### Provided entries
--*--
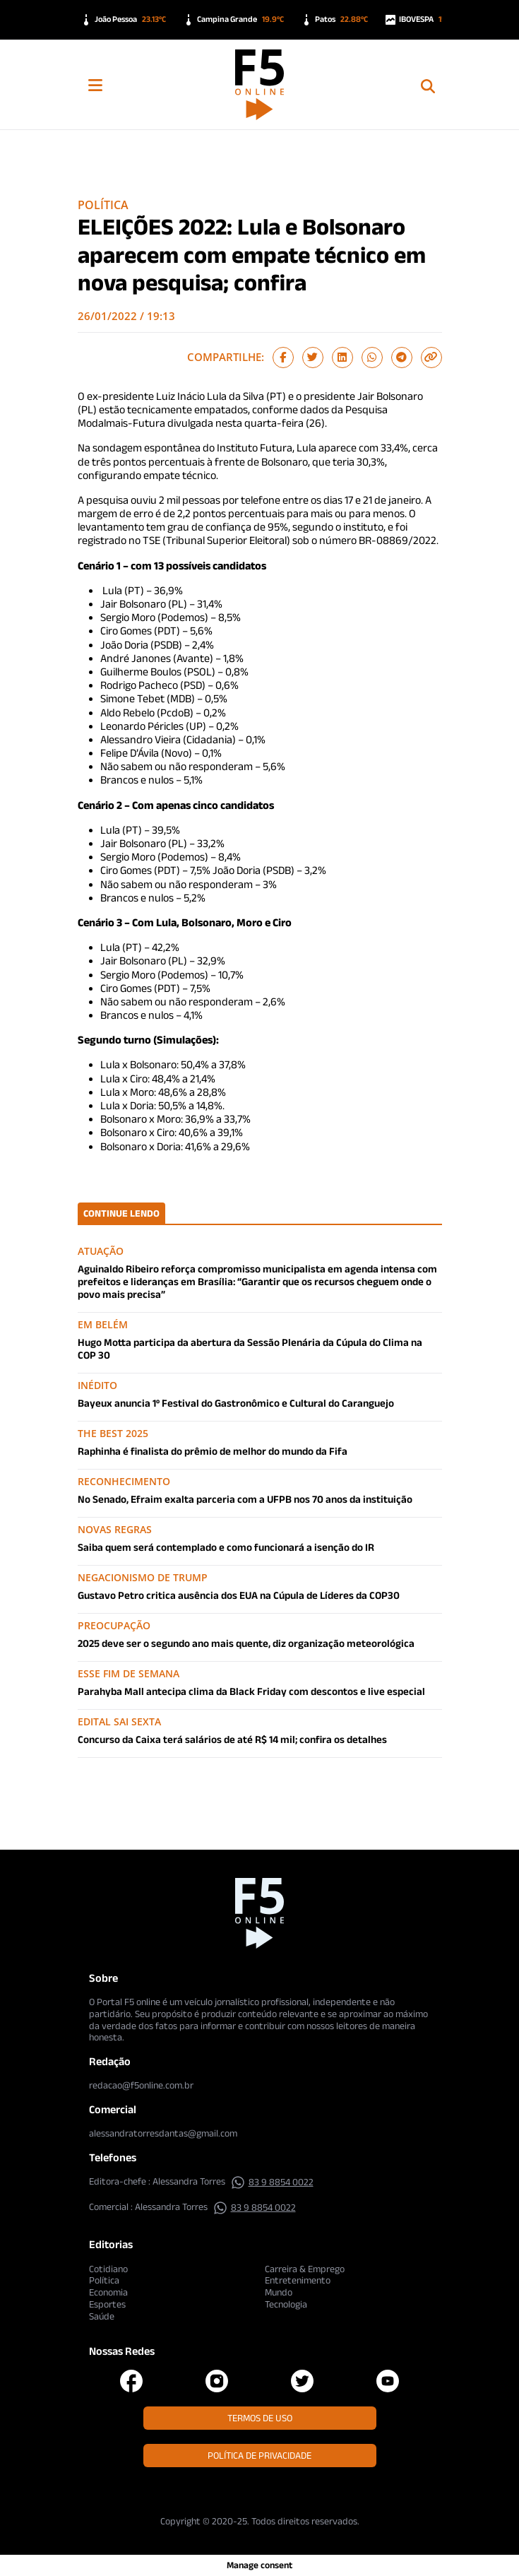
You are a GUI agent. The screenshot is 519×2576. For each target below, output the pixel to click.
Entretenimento (297, 2280)
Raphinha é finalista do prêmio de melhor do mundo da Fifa (212, 1451)
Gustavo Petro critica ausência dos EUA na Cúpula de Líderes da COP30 (239, 1595)
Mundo (278, 2292)
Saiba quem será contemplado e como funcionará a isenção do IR (226, 1547)
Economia (108, 2292)
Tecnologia (286, 2304)
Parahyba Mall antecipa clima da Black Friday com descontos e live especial (251, 1691)
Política (103, 205)
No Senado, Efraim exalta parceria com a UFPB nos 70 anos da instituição (245, 1499)
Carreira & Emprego (305, 2268)
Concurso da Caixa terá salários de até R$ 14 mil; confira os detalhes (232, 1739)
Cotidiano (108, 2268)
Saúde (101, 2316)
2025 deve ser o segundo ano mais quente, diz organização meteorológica (246, 1643)
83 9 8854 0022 (272, 2181)
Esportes (107, 2304)
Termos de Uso (259, 2417)
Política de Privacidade (259, 2455)
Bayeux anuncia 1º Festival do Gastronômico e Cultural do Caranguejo (236, 1403)
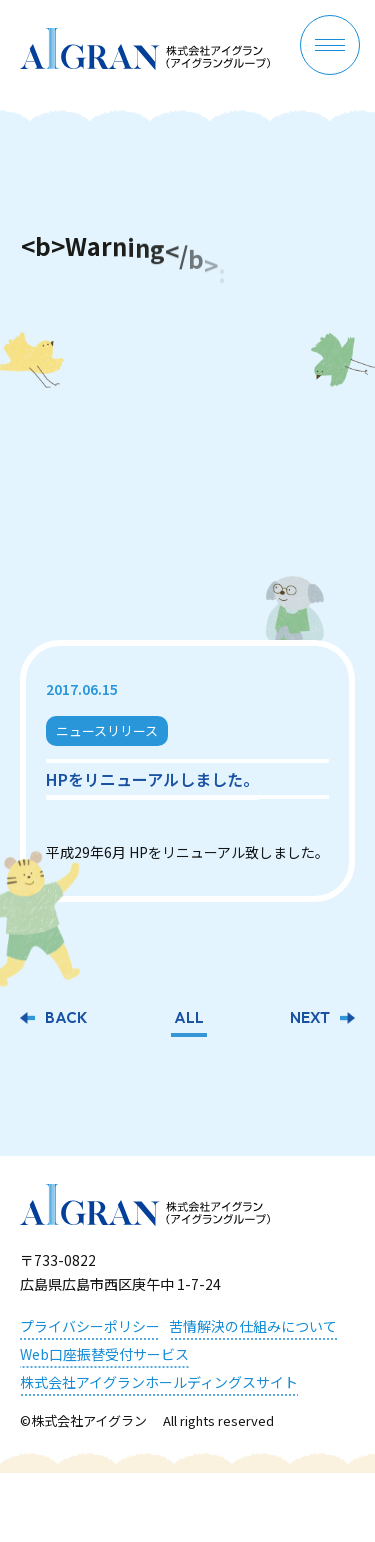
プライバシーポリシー (90, 1326)
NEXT (310, 1019)
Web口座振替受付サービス (104, 1354)
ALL (189, 1019)
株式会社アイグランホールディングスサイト (159, 1382)
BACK (66, 1019)
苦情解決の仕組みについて (253, 1326)
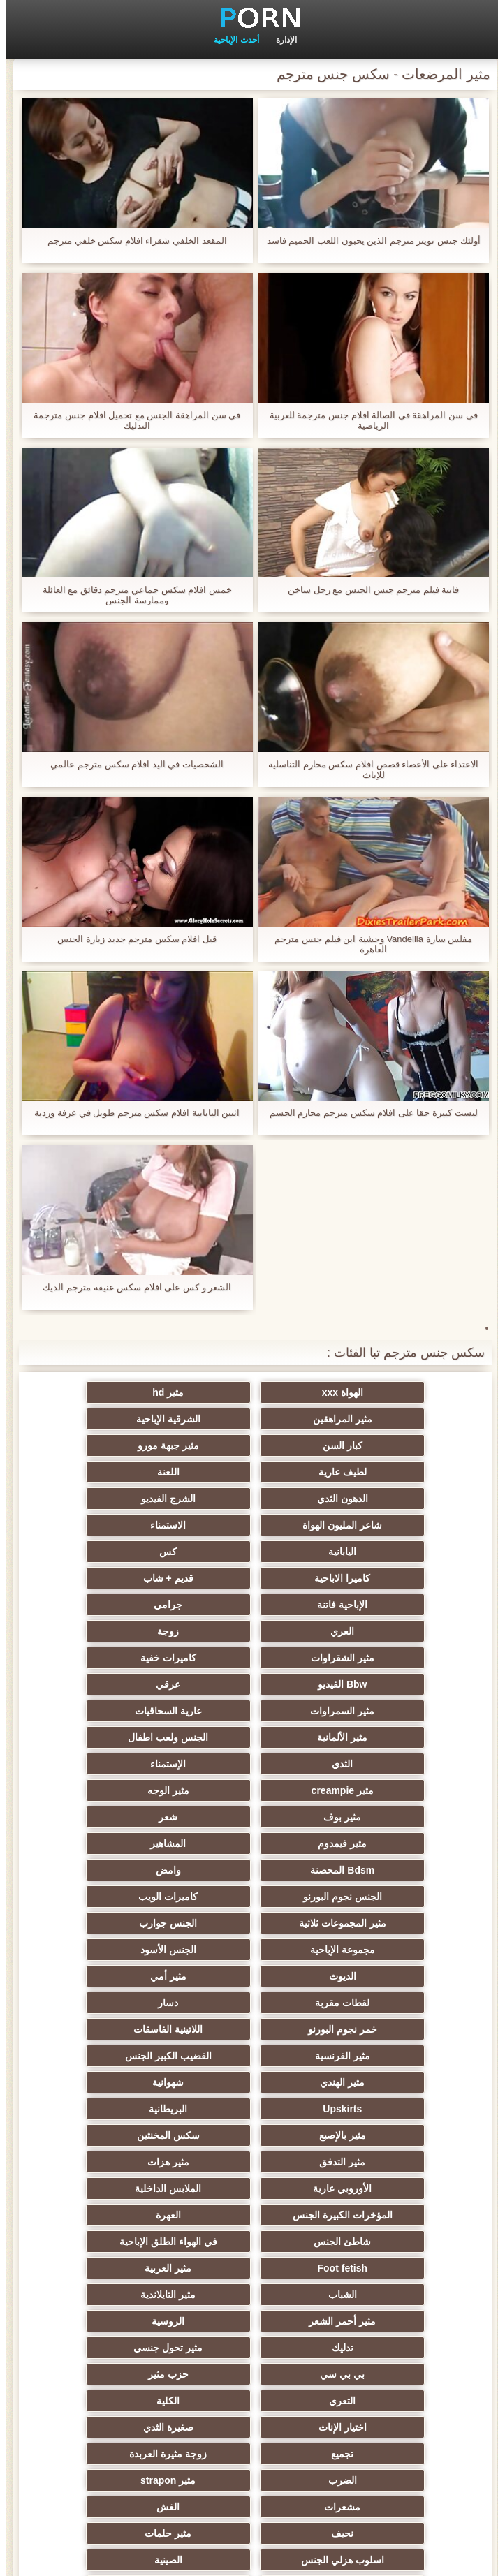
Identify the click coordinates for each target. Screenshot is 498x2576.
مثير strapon (112, 2108)
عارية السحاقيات (249, 1604)
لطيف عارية (386, 1445)
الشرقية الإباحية (385, 1419)
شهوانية (112, 1843)
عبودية (112, 2321)
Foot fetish (386, 1976)
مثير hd (249, 1392)
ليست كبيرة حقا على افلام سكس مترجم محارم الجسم (367, 1112)
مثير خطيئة (112, 2188)
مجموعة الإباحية (385, 1763)
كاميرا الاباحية (112, 1498)
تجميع (112, 2082)
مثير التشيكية (249, 2188)
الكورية (385, 2241)
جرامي (112, 1525)
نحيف (112, 2135)
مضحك (112, 2294)
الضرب (249, 2108)
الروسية (112, 2002)
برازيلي (112, 2268)
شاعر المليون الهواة (249, 1472)
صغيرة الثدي (249, 2082)
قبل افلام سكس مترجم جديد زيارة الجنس (130, 939)
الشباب (112, 1976)
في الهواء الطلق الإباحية (112, 1949)
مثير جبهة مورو (112, 1419)
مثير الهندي (249, 1843)
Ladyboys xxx (249, 2427)
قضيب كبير (112, 2427)
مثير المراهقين (112, 1392)
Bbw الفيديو (248, 1578)
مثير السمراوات (385, 1604)
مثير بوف (112, 1657)
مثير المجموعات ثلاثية (249, 1737)
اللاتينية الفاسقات (249, 1817)
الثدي (249, 1631)
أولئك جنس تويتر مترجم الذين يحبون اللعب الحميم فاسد (367, 240)
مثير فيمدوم (249, 1684)
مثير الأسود (112, 2347)
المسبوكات (249, 2241)
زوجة (249, 1551)
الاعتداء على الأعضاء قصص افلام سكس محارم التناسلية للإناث (367, 769)
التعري (249, 2055)
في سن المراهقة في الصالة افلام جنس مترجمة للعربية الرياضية (367, 420)
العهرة (385, 1949)
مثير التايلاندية (385, 2002)
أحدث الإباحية (229, 40)
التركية (386, 2215)
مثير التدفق (249, 1896)
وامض (249, 1710)
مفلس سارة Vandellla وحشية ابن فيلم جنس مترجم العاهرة (367, 944)
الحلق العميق (386, 2294)
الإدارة (280, 40)
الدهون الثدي (112, 1445)
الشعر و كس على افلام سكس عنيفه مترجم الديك (130, 1287)
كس (249, 1498)
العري (385, 1551)
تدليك (386, 2029)
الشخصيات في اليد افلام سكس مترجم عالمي (130, 764)
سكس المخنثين (385, 1896)
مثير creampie (386, 1657)
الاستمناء (112, 1472)
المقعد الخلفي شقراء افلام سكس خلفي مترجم (131, 240)
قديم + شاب (385, 1525)
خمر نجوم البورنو (385, 1817)
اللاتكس (385, 2374)
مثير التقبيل (249, 2321)
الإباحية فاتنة (249, 1525)
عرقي (112, 1578)
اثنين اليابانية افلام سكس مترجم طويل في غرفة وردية (130, 1112)
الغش (249, 2135)
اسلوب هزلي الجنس (249, 2161)
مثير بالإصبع (112, 1870)
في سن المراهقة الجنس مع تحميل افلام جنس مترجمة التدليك (130, 420)
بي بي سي (112, 2029)
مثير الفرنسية (112, 1817)
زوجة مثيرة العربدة (386, 2108)
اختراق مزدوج (112, 2241)
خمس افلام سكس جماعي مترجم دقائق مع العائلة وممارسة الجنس (131, 594)
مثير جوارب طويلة (249, 2294)
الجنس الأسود (249, 1763)
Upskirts (385, 1870)
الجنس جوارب (112, 1737)
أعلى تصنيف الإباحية (249, 2374)
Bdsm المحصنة (385, 1710)
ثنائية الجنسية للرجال (386, 2268)
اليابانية (386, 1498)
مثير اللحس (112, 2400)
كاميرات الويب (386, 1737)
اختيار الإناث (386, 2082)
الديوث (112, 1763)
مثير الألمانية (112, 1604)
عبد (386, 2188)
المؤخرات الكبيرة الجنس (112, 1923)
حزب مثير (385, 2055)
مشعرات (385, 2135)
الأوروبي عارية (385, 1923)
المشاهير (112, 1684)
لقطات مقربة (249, 1790)
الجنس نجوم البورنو (112, 1710)
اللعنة (249, 1445)
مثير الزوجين (249, 2215)
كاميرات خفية (385, 1578)
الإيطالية (112, 2215)
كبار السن (249, 1419)
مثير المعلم (386, 2347)
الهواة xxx (386, 1392)
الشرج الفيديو (385, 1472)
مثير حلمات (385, 2161)
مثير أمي (385, 1790)
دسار (112, 1790)
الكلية (112, 2055)
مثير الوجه (249, 1657)
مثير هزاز (112, 2374)
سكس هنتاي (385, 2427)
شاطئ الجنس (249, 1949)
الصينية (112, 2161)
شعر (385, 1684)
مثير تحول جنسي (249, 2029)
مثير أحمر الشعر (249, 2002)
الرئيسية (249, 2557)
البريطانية (249, 1870)
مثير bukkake (249, 2400)
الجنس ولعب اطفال (386, 1631)
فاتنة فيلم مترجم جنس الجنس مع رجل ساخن (367, 589)
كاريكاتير (249, 2347)
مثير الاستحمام (249, 2268)
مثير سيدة (385, 2321)
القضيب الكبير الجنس (386, 1843)
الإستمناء (112, 1631)
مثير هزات (112, 1896)
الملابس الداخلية (249, 1923)
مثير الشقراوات (112, 1551)
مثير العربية (249, 1976)
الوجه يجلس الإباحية (386, 2400)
--*--
### What you should do
Wherever the word "عارية" occurs in a line of the listing, copy that line.

### Response for this exercise
عارية السحاقيات (249, 1604)
لطيف عارية (386, 1445)
الأوروبي عارية (385, 1923)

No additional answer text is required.